The Secretary's representatives conducted a safety inspection of the Milwaukee plant on May 16, 1976, and issued an "other than serious" citation alleging 13 violations involving mechanical problems and imposing a penalty of $150. This case does not involve safety inspections so that the May 16 inspection is not germane to this appeal.
On September 12 and 13, 1977, OSHA inspectors conducted another health inspection of the Milwaukee plant to determine compliance with the 1974 abatement order and found unabated "other than serious" exposures to respirable silica. This resulted in the imposition of various abatement dates but no penalty. At the same time, there was an inspection with respect to coal tar pitch volatiles resulting in a November 22 "serious violation" citation with a $600 penalty and additional abatement dates, but the serious portion of this citation was withdrawn by the Area Director of OSHA on December 13, 1977. However, his letter said the "serious" designation was being withdrawn "only because of a technicality in procedure * * * and that the citation did reflect a serious hazard and that the withdrawal of the citation in no way indicates that a potential hazard does not exist" (App. 39). On April 6, 1978, the Area Director reminded the Company that OSHA expected a report from the Company as to corrective action with respect to all violations. The letter of April 6 closed by stating: "May we have this report by April 17, 1978, so this file can be closed." The Company submitted the requested report by letter of April 11, 1978 (App. 22).

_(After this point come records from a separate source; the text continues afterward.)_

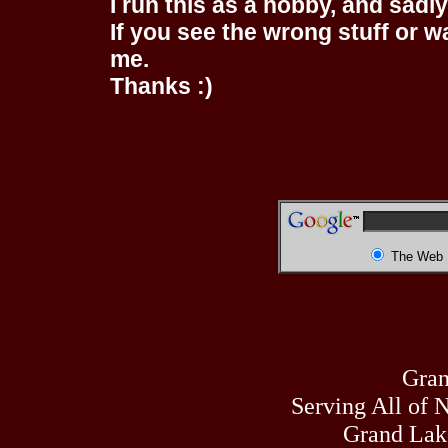
I run this as a hobby, and sadl
If you see the wrong stuff or w
me.
Thanks :)
The Web
Gran
Serving All of 
Grand Lak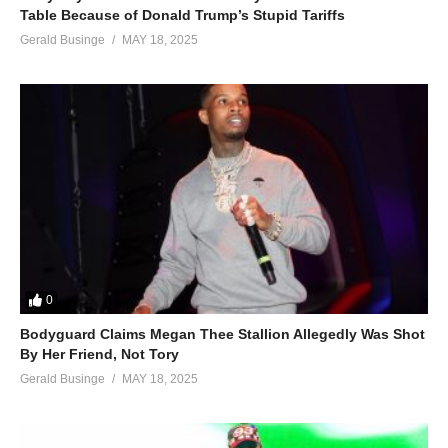
Table Because of Donald Trump’s Stupid Tariffs
Gerald Businge
MAY 18, 2025
0
Bodyguard Claims Megan Thee Stallion Allegedly Was Shot
By Her Friend, Not Tory
Gerald Businge
MAY 18, 2025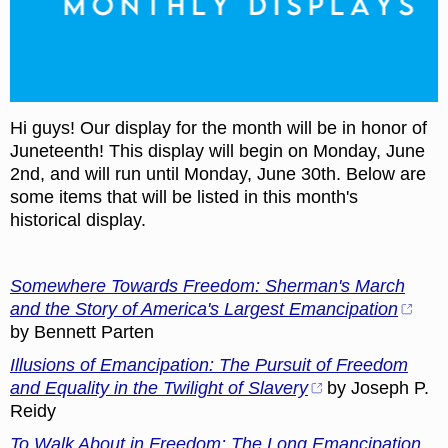
Hi guys! Our display for the month will be in honor of
Juneteenth! This display will begin on Monday, June
2nd, and will run until Monday, June 30th. Below are
some items that will be listed in this month's
historical display.
Somewhere Towards Freedom: Sherman's March
and the Story of America's Largest Emancipation
by Bennett Parten
Illusions of Emancipation: The Pursuit of Freedom
and Equality in the Twilight of Slavery
by Joseph P.
Reidy
To Walk About in Freedom: The Long Emancipation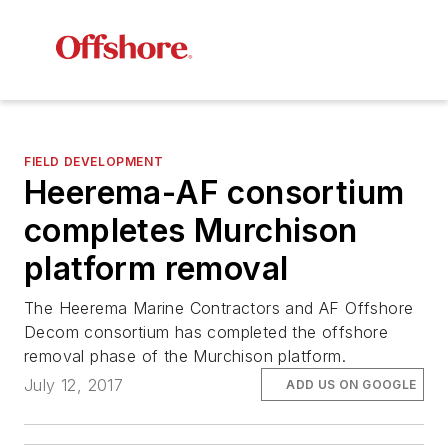
FIELD DEVELOPMENT
Heerema-AF consortium
completes Murchison
platform removal
The Heerema Marine Contractors and AF Offshore
Decom consortium has completed the offshore
removal phase of the Murchison platform.
July 12, 2017
ADD US ON GOOGLE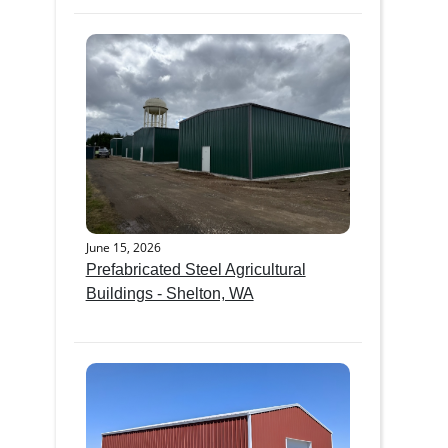
June 15, 2026
Prefabricated Steel Agricultural
Buildings - Shelton, WA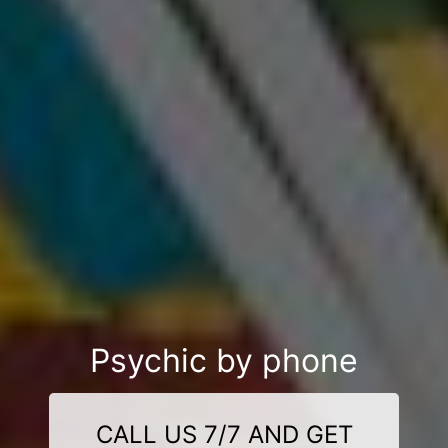
Psychic by phone
CALL US 7/7 AND GET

In March 1977, the Company opened a new facility in Oak Creek, Wisconsin. It became fully operational in May 1977. Some of the operations which had given rise to the 1974 citation were moved to the new Oak Creek plant, whereas others remained at the old Milwaukee plant (App. 22). The latter were the subject of the September follow-up inspection at the Milwaukee plant, and the moved operations were the target of the attempted inspection at issue in this case. OSHA had asserted that Casteel asked for more time to abate the 1974 violations on the ground that some of the operations would be moved to the new plant, which would ameliorate the problem. Casteel has not contested this. On September 13, 1977, on the occasion of the follow-up inspection of the Milwaukee plant, Fred Boelter, compliance safety and health officer of OSHA, allegedly told Harold M. Sotski, the Company's vice president, manufacturing, that "any operation that had been previously cited [by OSHA] but was no longer at the Milwaukee location would now be removed from the active citation list." No employee complaints have been submitted to the Secretary of Labor concerning the Oak Creek facility. Both plants are still in operation.
On March 27, 1978, two compliance officers of OSHA presented themselves at the Company's Oak Creek plant to conduct an investigation. One of the officers, Fred Boelter, told Company Vice President Sotski that "the purpose of the investigation was a follow-up inspection as well as a new inspection at a new facility." However, Boelter admitted that the investigation was not precipitated by an employee complaint. When Sotski refused entry, Boelter told him that because of his refusal, he should expect a more thorough and detailed inspection when the compliance officers returned (App. 22).
On March 28, Boelter and a fellow compliance officer of OSHA applied to Magistrate McBride in Milwaukee for an inspection warrant for the Oak Creek plant. In paragraph 2 of the application the officers stated that the desired inspection was part of a follow-up to a previous inspection at the Company's Milwaukee workplace where they had found that the Company's employees were exposed to numerous "serious health hazards" involving "respirable quartz silica, respirable nuisance dust, iron oxide and copper fumes." Coal tar pitch volatiles, the cause of the serious violation citations of November 22, 1977, were not mentioned, perhaps because coal tar pitch was apparently used only at the Milwaukee plant. The applicants stated that an inspection of the new plant was required to ensure abatement of the previous health hazards.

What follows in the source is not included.